The little halfway house was in front of them. Andrew Farley, who served on the crew at the Station beyond, was in the doorway.
"What ye got in tow, Billy?" he called jovially.
"Jest a tarnal little bit of driftwood, Andy." Billy rallied his low spirits.
"Hello, Janet!" Andrew recognized her. "How comes ye kin leave the mainland? I thought every one who could, stuck there t' see the show. By gracious!
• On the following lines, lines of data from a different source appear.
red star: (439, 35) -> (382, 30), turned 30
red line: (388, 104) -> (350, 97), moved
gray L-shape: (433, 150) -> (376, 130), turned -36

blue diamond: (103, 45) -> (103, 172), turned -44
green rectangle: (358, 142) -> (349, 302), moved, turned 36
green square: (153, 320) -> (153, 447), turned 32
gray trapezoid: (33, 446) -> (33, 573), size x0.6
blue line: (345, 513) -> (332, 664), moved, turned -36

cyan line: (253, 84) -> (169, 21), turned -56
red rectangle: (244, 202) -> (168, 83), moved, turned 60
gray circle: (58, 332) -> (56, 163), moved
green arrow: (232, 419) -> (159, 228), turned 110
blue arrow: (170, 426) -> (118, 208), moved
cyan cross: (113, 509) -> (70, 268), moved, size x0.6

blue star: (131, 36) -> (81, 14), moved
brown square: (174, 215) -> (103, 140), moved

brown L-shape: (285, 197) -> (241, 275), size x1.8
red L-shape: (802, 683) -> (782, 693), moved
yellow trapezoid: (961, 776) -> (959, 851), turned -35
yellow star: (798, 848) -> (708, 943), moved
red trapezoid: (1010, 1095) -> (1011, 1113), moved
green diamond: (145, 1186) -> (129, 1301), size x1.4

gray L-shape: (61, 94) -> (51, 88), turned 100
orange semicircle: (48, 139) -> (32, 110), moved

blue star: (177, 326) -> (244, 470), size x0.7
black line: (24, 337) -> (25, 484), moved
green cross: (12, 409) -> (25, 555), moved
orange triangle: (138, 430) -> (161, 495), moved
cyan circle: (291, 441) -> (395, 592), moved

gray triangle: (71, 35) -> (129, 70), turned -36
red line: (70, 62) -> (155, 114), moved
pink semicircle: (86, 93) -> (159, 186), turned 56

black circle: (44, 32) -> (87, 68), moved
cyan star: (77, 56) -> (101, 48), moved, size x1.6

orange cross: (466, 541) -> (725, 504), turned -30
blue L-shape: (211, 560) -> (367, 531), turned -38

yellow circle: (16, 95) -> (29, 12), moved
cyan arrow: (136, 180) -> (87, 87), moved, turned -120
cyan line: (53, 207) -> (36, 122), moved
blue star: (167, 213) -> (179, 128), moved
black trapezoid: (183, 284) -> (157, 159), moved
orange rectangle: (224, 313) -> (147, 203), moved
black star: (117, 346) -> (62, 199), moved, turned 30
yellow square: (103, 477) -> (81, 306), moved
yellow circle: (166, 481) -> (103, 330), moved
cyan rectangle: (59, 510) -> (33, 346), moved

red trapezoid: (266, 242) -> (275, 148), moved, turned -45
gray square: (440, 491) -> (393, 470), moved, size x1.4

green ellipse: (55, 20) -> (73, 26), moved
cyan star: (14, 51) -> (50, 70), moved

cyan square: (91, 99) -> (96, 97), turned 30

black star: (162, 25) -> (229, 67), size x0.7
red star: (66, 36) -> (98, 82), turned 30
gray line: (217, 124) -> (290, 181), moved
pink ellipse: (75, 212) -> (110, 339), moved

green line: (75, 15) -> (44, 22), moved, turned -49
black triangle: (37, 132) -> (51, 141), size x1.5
Billy, ye jest oughter see how things is altered." The two men exchanged the brass checks, then, before returning to their stations, they stood chatting easily.
"Been up to the Hills lately, Janet?" The girl flushed.
"Not very," she replied. "Come on, Cap'n Daddy, I'm going to stay on and sleep in the cottage to-night."
"Them artists," Andrew continued, turning slowly in his own direction, "them artists is smudgin' up the landscape jest scandalous. One of them wanted t' paint me, the other day, an' I held off an' let her. Lord! ye should jest have seen wot she done t' my likeness! I nearly bu'st when she showed me. I ain't handsome, none never accused me of that crime, but I ain't lopsided an' lantern-jawed t' the extent she went. She said I had a loose artistic pose; them was her words, but I ain't so loose that I hang crooked."
Janet slept in the cottage on the dunes that night; and when the men rose to go through the sunrise drill, she ran down the beach, across the sand hills, and set her sail toward the mainland. She had had her breakfast in the Station with the men and, recalling her difficulty in escaping Susan Jane the day before, she headed the Comrade away from the Light and glided toward the Hills.
Mark Tapkins, turning down the wick as the sun came up, saw the white sail set away from home; and something heavier than sleep struck chilly upon his heart. He knew from past spying where Janet was going!